Protein changes between dormant and dormancy-broken seeds of Prunus campanulata Maxim

Seed dormancy is regulated by complex networks in order to optimize the timing of germination. Genetic analysis has identified the crucial role of abscisic acid (ABA) in seed dormancy and gibberellin (GA) in germination. However, the biochemical basis of the regulation of seed dormancy is still poorly understood. Many temperate timber species, which are ecological and/or economic interest are deeply dormant in seeds, such as Prunus campanulata. Freshly harvested seeds require warm plus cold stratification to break dormancy before they can begin to germinate.
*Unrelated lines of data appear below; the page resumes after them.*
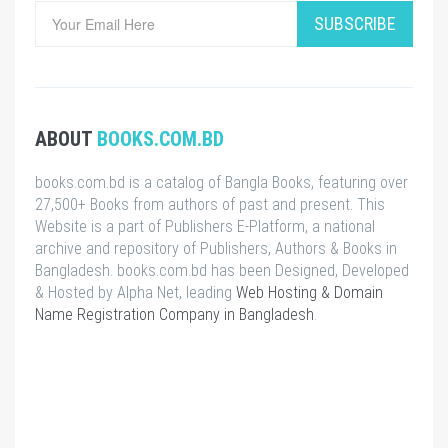
SUBSCRIBE
ABOUT
BOOKS.COM.BD
books.com.bd is a catalog of Bangla Books, featuring over
27,500+ Books from authors of past and present. This
Website is a part of Publishers E-Platform, a national
archive and repository of Publishers, Authors & Books in
Bangladesh. books.com.bd has been Designed, Developed
& Hosted by Alpha Net, leading
Web Hosting & Domain
Name Registration Company in Bangladesh
.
According to the results of germination, both warm and cold stratification are the critical influences for breaking seed dormancy. Significant variations in seed proteins were observed by 2D gel electrophoresis before and after the breaking of seed dormancy. Among the 320, 455 and 491 reproducibly detected spots on the cotyledons, embryos and testae, respectively, dramatic changes in abundances were observed following warm and/or cold stratification. Among these protein spots, dehydrin, prunin 1 precursor, prunin 2 precursor and prunin 2 were identified by mass spectrometry and sequence comparison. The implications of protein changes in relation to the breaking of seed dormancy and germination are discussed. This is the first report of a proteomic analysis of dormancy breaking in woody plant seeds.